No. El negocio en el que Amazon planeaba entrar con pie firme y una ventaja competitiva asimétrica era el negocio editorial. ¿Cuánto vale un archivo de contenidos comparado con la información sobre gustos, costumbres, placeres y desdichas de un lector? Nada. El misterio de Kindle y sus best-sellers gratuitos quedó desvelado el pasado martes, con el anuncio oficial de que Encore publicará una primera obra original, el thriller de J. A. Konrath cuyo título,
Shaken, es todo un comentario sobre la conmoción que causará en los cimientos de una industria todavía poderosa pero maltrecha.
Amazon, en su calidad de editorial, seguirá el mismo proceso que cualquier hijo de vecino: firmará un contrato, pagará un anticipo, pondrá un editor a trabajar en la obra, la maquetará, la dará a los correctores, la subirá a Kindle para el e-book y la mandará a imprenta para la edición en rústica, que distribuirá también por los canales tradicionales.

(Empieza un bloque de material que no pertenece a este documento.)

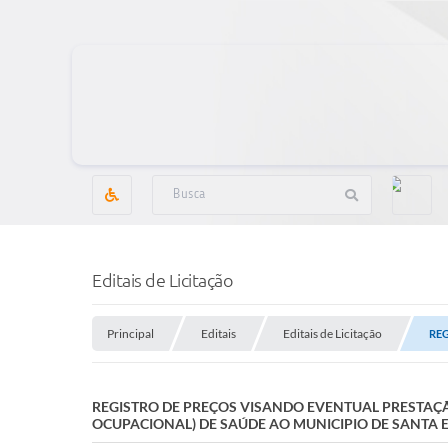
Editais de Licitação
Principal
Editais
Editais de Licitação
REG
REGISTRO DE PREÇOS VISANDO EVENTUAL PRESTAÇÃO
OCUPACIONAL) DE SAÚDE AO MUNICIPIO DE SANTA 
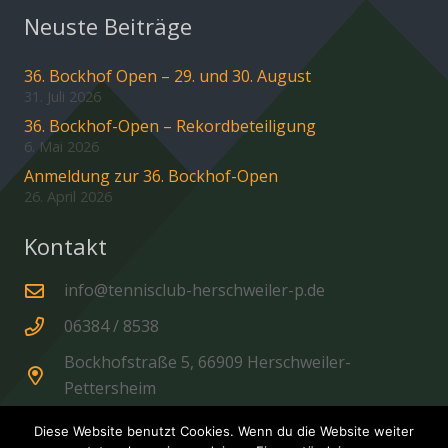
Neuste Beiträge
36. Bockhof Open – 29. und 30. August
31. Juli 2026
36. Bockhof-Open – Rekordbeteiligung
6. Mai 2026
Anmeldung zur 36. Bockhof-Open
26. April 2026
Kontakt
info@tennisclub-herschweiler-p.de
06384 / 8538
Bockhofstraße 5, 66909 Herschweiler-
Pettersheim
Diese Website benutzt Cookies. Wenn du die Website weiter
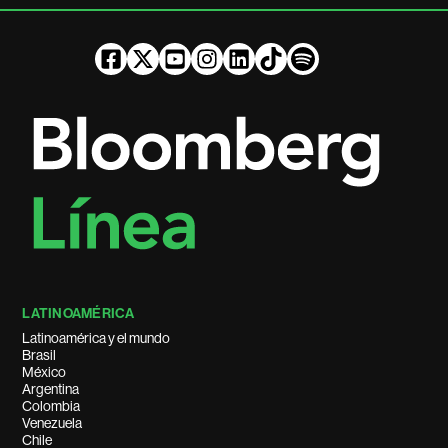
LATINOAMÉRICA
Latinoamérica y el mundo
Brasil
México
Argentina
Colombia
Venezuela
Chile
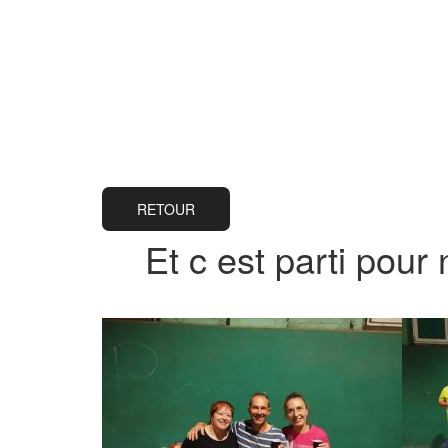
RETOUR
Et c est parti pour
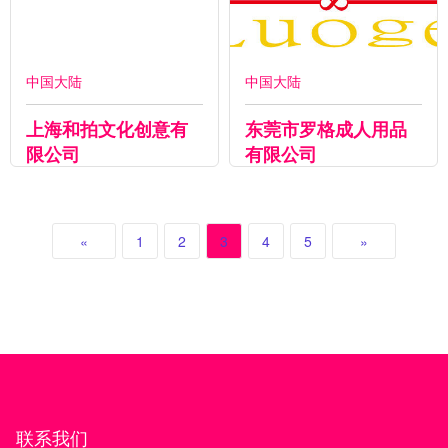
中国大陆
中国大陆
上海和拍文化创意有
东莞市罗格成人用品
限公司
有限公司
«
1
2
3
4
5
»
联系我们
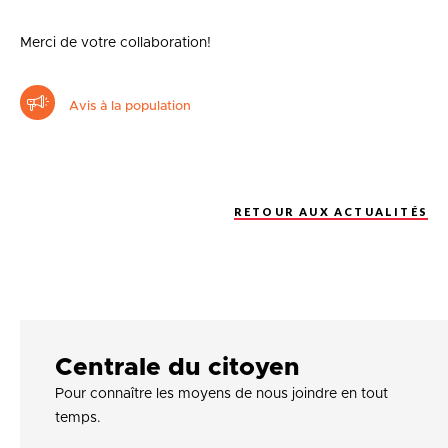
Merci de votre collaboration!
Avis à la population
RETOUR AUX ACTUALITÉS
Centrale du citoyen
Pour connaître les moyens de nous joindre en tout
temps.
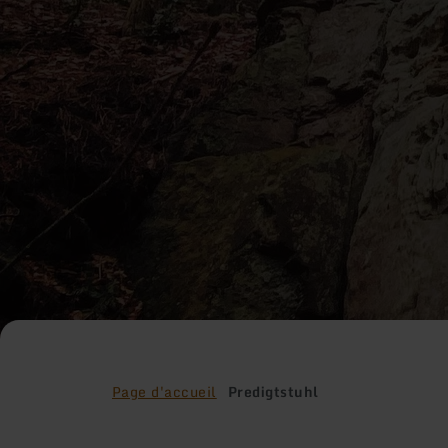
Page d'accueil
Predigtstuhl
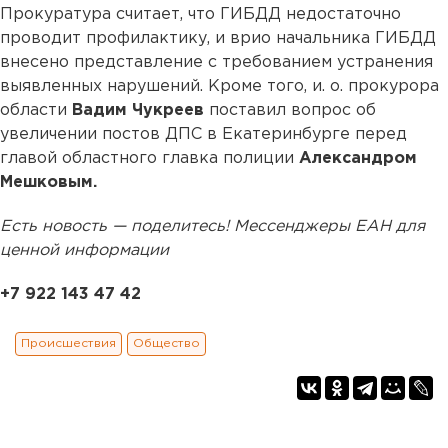
Прокуратура считает, что ГИБДД недостаточно
проводит профилактику, и врио начальника ГИБДД
внесено представление с требованием устранения
выявленных нарушений. Кроме того, и. о. прокурора
области
Вадим Чукреев
поставил вопрос об
увеличении постов ДПС в Екатеринбурге перед
главой областного главка полиции
Александром
Мешковым.
Есть новость — поделитесь! Мессенджеры ЕАН для
ценной информации
+7 922 143 47 42
Происшествия
Общество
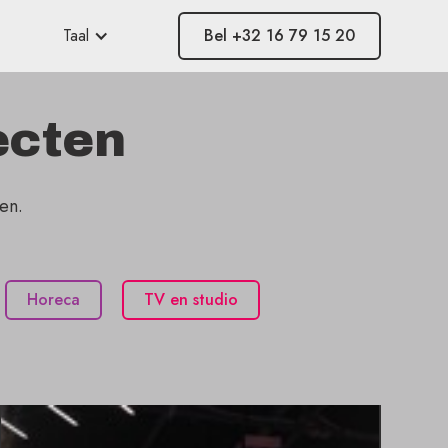
Taal
Bel +32 16 79 15 20
ecten
en.
Horeca
TV en studio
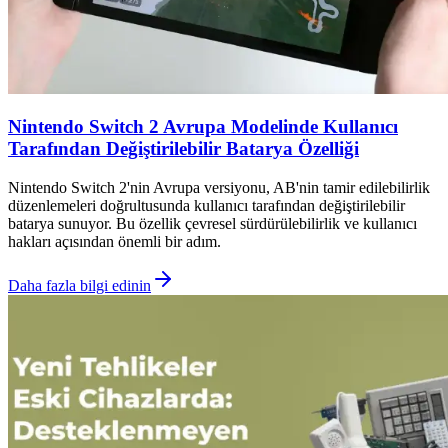
Nintendo Switch 2 Avrupa Modelinde Kullanıcı
Tarafından Değiştirilebilir Batarya Özelliği
Nintendo Switch 2'nin Avrupa versiyonu, AB'nin tamir edilebilirlik
düzenlemeleri doğrultusunda kullanıcı tarafından değiştirilebilir
batarya sunuyor. Bu özellik çevresel sürdürülebilirlik ve kullanıcı
hakları açısından önemli bir adım.
Daha fazla bilgi edinin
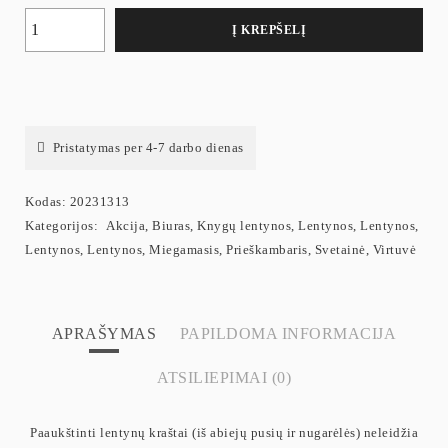
Į KREPŠELĮ
Pristatymas per 4-7 darbo dienas
Kodas:
20231313
Kategorijos:
Akcija
,
Biuras
,
Knygų lentynos
,
Lentynos
,
Lentynos
,
Lentynos
,
Lentynos
,
Miegamasis
,
Prieškambaris
,
Svetainė
,
Virtuvė
APRAŠYMAS
PAPILDOMA INFORMACIJA
ATSILIEPIMAI (0)
Paaukštinti lentynų kraštai (iš abiejų pusių ir nugarėlės) neleidžia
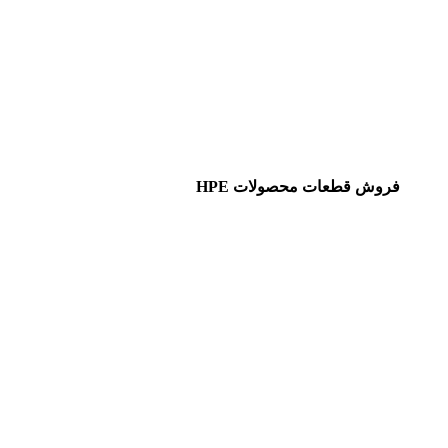
فروش قطعات محصولات HPE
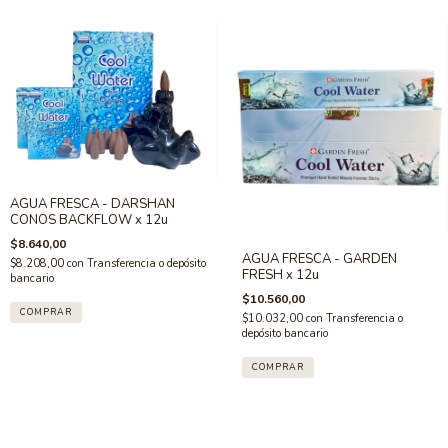
AGUA FRESCA - DARSHAN
CONOS BACKFLOW x 12u
$8.640,00
AGUA FRESCA - GARDEN
$8.208,00
con
Transferencia o depósito
FRESH x 12u
bancario
$10.560,00
$10.032,00
con
Transferencia o
depósito bancario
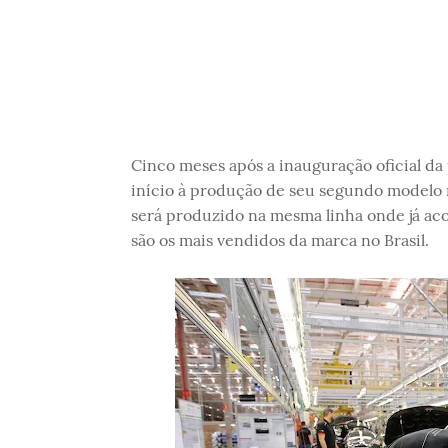
Cinco meses após a inauguração oficial da
início à produção de seu segundo modelo 
será produzido na mesma linha onde já ac
são os mais vendidos da marca no Brasil.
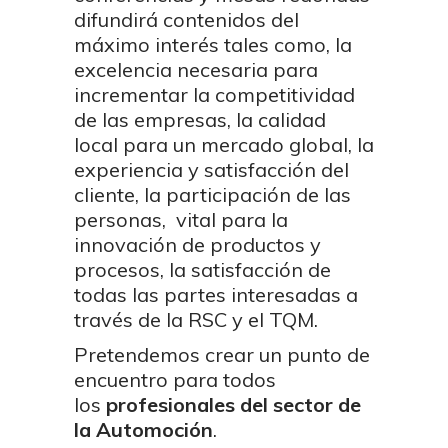
difundirá contenidos del
máximo interés tales como, la
excelencia necesaria para
incrementar la competitividad
de las empresas, la calidad
local para un mercado global, la
experiencia y satisfacción del
cliente, la participación de las
personas, vital para la
innovación de productos y
procesos, la satisfacción de
todas las partes interesadas a
través de la RSC y el TQM.
Pretendemos crear un punto de
encuentro para todos
los
profesionales del sector de
la Automoción
.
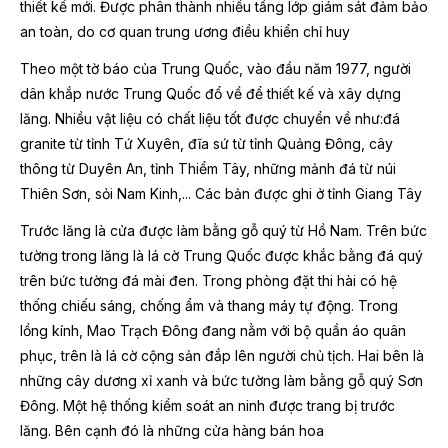
thiết kế mới. Được phân thành nhiều tầng lớp giám sát đảm bảo
an toàn, do cơ quan trung ương điều khiển chỉ huy
Theo một tờ báo của Trung Quốc, vào đầu năm 1977, người
dân khắp nước Trung Quốc đổ về để thiết kế và xây dựng
lăng. Nhiều vật liệu có chất liệu tốt được chuyển về như:đá
granite từ tỉnh Tứ Xuyên, đĩa sứ từ tỉnh Quảng Đông, cây
thông từ Duyên An, tỉnh Thiểm Tây, những mảnh đá từ núi
Thiên Sơn, sỏi Nam Kinh,... Các bản được ghi ở tỉnh Giang Tây
Trước lăng là cửa được làm bằng gỗ quý từ Hồ Nam. Trên bức
tường trong lăng là lá cờ Trung Quốc được khắc bằng đá quý
trên bức tường đá mài đen. Trong phòng đặt thi hài có hệ
thống chiếu sáng, chống ẩm và thang máy tự động. Trong
lồng kính, Mao Trạch Đông đang nằm với bộ quần áo quân
phục, trên là lá cờ cộng sản đắp lên người chủ tịch. Hai bên là
những cây dương xỉ xanh và bức tường làm bằng gỗ quý Sơn
Đông. Một hệ thống kiểm soát an ninh được trang bị trước
lăng. Bên cạnh đó là những cửa hàng bán hoa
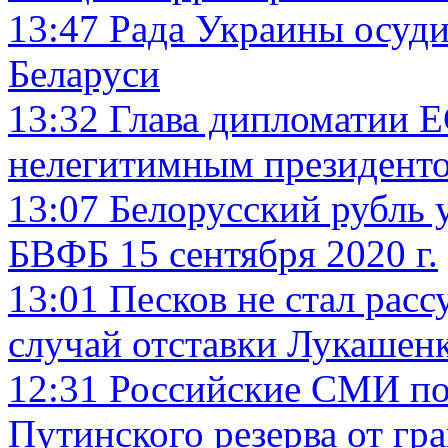
13:47
Рада Украины осуди
Беларуси
13:32
Глава дипломатии Е
нелегитимным президент
13:07
Белорусский рубль у
БВФБ 15 сентября 2020 г.
13:01
Песков не стал расс
случай отставки Лукашен
12:31
Российские СМИ по
Путинского резерва от гр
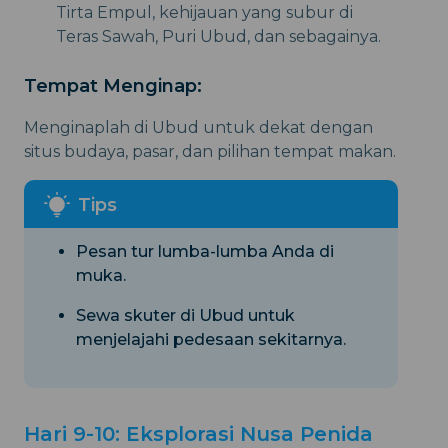
Tirta Empul, kehijauan yang subur di
Teras Sawah, Puri Ubud, dan sebagainya.
Tempat Menginap:
Menginaplah di Ubud untuk dekat dengan
situs budaya, pasar, dan pilihan tempat makan.
Pesan tur lumba-lumba Anda di
muka.
Sewa skuter di Ubud untuk
menjelajahi pedesaan sekitarnya.
Hari 9-10: Eksplorasi Nusa Penida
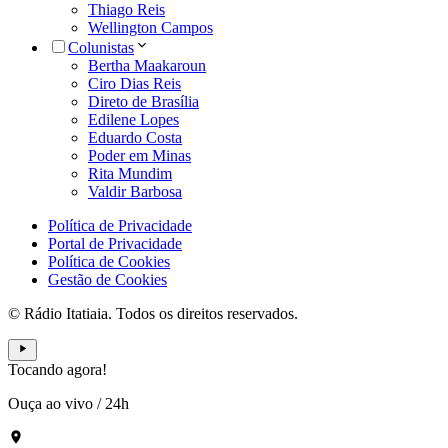
Thiago Reis
Wellington Campos
Colunistas
Bertha Maakaroun
Ciro Dias Reis
Direto de Brasília
Edilene Lopes
Eduardo Costa
Poder em Minas
Rita Mundim
Valdir Barbosa
Política de Privacidade
Portal de Privacidade
Política de Cookies
Gestão de Cookies
© Rádio Itatiaia. Todos os direitos reservados.
Tocando agora!
Ouça ao vivo
/
24h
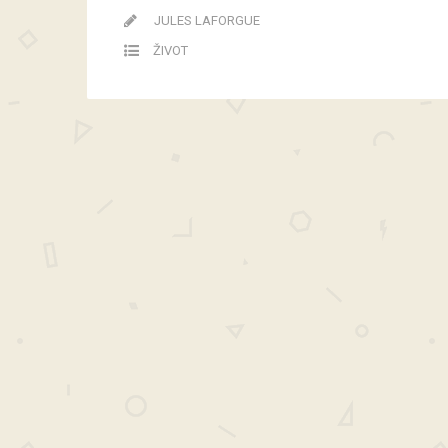
JULES LAFORGUE
ŽIVOT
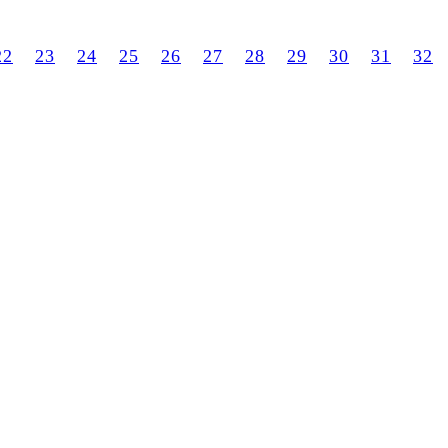
22
23
24
25
26
27
28
29
30
31
32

Sólo se diferenciará en dos cosas:
- la edición digital saldrá siempre 4 meses antes que la de papel;
- la enorme "comunidad" Amazon, compuesta por esos lectores que ponen etiquetas, tendrá participación directa en la toma de decisión de qué títulos editar.
En
comentario sobre por qué había firmado con Amazon y no con un editor tradicional, Konrath escribió en su blog que los editores tradicionales habían tenido la oportunidad de considerar su libro el año pasado y lo habían rechazado. Pero también, que firmó con Amazon porque es
"es la única empresa que puede mandarle un e-mail a cada una de las personas que compró mis anteriores libros, y a millones de clientes potenciales."
Y es cierto que nadie más puede hacerlo. Quienes no son Amazon, tal vez intenten asociarse con Neil Gaiman y su base de datos llamada
LibraryThing, aunque dudo que sea una negociación fácil. En cuanto a España, habría que plantearse muy seriamente por qué el gurú de las redes sociales, Javier Celaya, está impulsando con tanto ahínco
Entrelectores, esa comunidad de recomendación de libros que no termina de arrancar. Cuando las cosas se pongan al rojo vivo, que no será mañana ni pasado, Entrelectores podría tener un valor estratégico casi impensable hoy.
En este futuro en bruto que nos toca vivir en el mundo editorial, está claro que harán falta saberes más peligrosos que los transmitidos por el sentido del olfato para tomar la decisión de editar.